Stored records
§ §
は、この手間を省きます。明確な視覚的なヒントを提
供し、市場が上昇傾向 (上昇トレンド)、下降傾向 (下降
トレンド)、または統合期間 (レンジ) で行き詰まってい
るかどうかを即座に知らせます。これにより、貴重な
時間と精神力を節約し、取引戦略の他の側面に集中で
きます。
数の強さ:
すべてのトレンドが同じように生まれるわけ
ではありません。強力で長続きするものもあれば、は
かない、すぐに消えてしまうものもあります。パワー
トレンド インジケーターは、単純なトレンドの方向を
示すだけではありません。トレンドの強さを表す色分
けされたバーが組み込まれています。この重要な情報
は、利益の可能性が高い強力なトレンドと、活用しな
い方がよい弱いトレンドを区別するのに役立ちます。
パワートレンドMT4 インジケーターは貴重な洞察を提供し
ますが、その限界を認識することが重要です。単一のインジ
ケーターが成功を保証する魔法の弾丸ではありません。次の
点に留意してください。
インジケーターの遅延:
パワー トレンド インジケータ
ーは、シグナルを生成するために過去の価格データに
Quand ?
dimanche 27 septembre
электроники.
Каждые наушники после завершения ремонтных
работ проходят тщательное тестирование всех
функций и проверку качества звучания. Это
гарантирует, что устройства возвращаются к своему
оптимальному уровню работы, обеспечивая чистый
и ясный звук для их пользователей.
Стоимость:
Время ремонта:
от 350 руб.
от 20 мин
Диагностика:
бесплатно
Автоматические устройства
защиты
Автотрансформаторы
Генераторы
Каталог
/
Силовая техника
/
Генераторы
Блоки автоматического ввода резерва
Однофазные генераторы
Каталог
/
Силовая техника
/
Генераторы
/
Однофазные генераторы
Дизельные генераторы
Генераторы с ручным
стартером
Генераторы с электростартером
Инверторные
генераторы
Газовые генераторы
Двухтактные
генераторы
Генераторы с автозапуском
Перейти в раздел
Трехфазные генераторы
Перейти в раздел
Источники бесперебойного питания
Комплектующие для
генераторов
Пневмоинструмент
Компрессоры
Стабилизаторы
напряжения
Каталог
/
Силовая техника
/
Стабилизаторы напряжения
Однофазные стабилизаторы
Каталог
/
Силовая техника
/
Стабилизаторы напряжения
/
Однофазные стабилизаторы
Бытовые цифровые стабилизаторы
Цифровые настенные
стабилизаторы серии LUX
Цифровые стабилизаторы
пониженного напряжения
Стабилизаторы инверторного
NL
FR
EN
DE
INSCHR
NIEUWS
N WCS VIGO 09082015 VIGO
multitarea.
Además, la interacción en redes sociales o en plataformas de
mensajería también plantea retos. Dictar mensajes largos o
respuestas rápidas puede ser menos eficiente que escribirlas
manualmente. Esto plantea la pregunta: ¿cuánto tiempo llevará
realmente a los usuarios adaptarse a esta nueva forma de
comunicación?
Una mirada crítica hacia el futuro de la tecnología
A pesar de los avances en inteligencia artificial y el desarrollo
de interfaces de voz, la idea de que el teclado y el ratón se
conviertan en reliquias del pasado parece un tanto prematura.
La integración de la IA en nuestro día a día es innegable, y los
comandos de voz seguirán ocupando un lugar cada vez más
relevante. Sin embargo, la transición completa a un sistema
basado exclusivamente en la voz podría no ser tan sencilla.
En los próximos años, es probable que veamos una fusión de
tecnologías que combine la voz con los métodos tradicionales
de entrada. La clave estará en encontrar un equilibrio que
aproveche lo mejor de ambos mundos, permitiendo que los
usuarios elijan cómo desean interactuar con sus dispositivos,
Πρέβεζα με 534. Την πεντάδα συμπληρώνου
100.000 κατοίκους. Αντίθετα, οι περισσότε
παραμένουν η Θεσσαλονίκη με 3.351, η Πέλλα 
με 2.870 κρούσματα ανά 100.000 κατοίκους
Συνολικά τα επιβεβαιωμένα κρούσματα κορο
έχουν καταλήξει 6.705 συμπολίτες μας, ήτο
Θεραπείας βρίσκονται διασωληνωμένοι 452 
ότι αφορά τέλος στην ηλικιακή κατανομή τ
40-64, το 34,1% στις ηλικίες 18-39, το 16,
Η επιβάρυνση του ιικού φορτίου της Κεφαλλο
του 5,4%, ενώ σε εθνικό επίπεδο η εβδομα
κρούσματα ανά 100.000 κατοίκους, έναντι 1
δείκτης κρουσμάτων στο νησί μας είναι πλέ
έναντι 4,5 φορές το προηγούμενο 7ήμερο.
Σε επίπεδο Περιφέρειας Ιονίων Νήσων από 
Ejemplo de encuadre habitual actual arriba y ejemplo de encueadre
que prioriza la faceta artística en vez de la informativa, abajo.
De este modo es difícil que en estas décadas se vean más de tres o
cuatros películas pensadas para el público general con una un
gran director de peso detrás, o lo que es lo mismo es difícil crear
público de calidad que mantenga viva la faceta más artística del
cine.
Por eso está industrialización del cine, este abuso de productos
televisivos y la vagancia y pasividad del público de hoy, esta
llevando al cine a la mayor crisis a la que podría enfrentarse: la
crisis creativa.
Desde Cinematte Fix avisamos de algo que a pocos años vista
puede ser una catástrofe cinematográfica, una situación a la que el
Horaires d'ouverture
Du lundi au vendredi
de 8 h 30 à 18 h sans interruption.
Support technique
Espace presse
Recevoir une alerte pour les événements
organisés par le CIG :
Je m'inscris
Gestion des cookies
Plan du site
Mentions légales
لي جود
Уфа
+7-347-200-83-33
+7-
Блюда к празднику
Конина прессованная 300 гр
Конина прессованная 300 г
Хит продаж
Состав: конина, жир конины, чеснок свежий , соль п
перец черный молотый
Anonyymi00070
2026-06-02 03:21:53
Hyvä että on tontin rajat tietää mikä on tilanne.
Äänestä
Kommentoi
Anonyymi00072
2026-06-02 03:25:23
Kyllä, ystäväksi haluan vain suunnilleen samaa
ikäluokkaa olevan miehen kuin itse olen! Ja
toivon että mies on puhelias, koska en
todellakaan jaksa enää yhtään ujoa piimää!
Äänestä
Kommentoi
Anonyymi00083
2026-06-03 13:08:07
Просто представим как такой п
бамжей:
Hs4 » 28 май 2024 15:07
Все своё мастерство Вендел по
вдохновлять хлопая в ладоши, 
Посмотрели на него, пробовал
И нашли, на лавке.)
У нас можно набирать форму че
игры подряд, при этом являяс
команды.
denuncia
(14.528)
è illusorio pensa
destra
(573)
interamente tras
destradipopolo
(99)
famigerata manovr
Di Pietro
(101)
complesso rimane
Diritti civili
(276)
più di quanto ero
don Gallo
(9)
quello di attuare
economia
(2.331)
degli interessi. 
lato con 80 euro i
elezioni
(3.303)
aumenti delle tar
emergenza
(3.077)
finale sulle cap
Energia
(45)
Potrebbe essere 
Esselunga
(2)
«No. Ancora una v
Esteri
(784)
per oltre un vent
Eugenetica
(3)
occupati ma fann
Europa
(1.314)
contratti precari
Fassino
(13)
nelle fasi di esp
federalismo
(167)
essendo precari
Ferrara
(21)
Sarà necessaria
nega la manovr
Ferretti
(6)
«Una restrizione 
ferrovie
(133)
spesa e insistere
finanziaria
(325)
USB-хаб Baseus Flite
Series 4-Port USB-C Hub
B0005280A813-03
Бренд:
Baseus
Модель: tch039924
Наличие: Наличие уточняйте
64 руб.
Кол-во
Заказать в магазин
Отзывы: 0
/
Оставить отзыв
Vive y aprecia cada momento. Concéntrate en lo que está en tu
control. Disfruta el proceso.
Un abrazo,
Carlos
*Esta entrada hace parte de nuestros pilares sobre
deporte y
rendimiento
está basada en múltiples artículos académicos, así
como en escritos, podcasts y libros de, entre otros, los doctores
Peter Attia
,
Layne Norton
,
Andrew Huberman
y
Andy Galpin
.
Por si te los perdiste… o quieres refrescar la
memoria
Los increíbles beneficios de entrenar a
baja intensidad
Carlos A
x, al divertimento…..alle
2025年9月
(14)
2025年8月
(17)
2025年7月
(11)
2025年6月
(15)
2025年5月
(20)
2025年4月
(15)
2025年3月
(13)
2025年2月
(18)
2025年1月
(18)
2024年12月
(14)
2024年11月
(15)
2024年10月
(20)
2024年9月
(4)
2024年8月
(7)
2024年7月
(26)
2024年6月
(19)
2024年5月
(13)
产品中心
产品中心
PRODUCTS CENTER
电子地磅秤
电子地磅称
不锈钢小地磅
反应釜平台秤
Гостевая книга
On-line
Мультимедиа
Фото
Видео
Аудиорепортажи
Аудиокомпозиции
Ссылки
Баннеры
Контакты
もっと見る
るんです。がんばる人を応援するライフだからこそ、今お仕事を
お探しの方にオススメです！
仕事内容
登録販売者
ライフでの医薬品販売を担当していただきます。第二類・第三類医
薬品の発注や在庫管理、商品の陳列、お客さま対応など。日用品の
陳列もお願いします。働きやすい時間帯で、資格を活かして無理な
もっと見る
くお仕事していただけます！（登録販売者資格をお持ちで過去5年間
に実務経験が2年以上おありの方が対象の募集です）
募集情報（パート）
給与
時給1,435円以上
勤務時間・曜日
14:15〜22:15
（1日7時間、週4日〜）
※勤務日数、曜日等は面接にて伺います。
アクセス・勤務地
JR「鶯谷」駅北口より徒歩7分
§ §
PROBLEM => Please transcribe exactly the lines above from the line that has "conviertan en reliquias" up to and including the line that has "Ejemplo de encuadre"; no other line belongs in the answer.

ANSWER SECTION =>
conviertan en reliquias del pasado parece un tanto prematura.
La integración de la IA en nuestro día a día es innegable, y los
comandos de voz seguirán ocupando un lugar cada vez más
relevante. Sin embargo, la transición completa a un sistema
basado exclusivamente en la voz podría no ser tan sencilla.
En los próximos años, es probable que veamos una fusión de
tecnologías que combine la voz con los métodos tradicionales
de entrada. La clave estará en encontrar un equilibrio que
aproveche lo mejor de ambos mundos, permitiendo que los
usuarios elijan cómo desean interactuar con sus dispositivos,
Πρέβεζα με 534. Την πεντάδα συμπληρώνου
100.000 κατοίκους. Αντίθετα, οι περισσότε
παραμένουν η Θεσσαλονίκη με 3.351, η Πέλλα 
με 2.870 κρούσματα ανά 100.000 κατοίκους
Συνολικά τα επιβεβαιωμένα κρούσματα κορο
έχουν καταλήξει 6.705 συμπολίτες μας, ήτο
Θεραπείας βρίσκονται διασωληνωμένοι 452 
ότι αφορά τέλος στην ηλικιακή κατανομή τ
40-64, το 34,1% στις ηλικίες 18-39, το 16,
Η επιβάρυνση του ιικού φορτίου της Κεφαλλο
του 5,4%, ενώ σε εθνικό επίπεδο η εβδομα
κρούσματα ανά 100.000 κατοίκους, έναντι 1
δείκτης κρουσμάτων στο νησί μας είναι πλέ
έναντι 4,5 φορές το προηγούμενο 7ήμερο.
Σε επίπεδο Περιφέρειας Ιονίων Νήσων από 
Ejemplo de encuadre habitual actual arriba y ejemplo de encueadre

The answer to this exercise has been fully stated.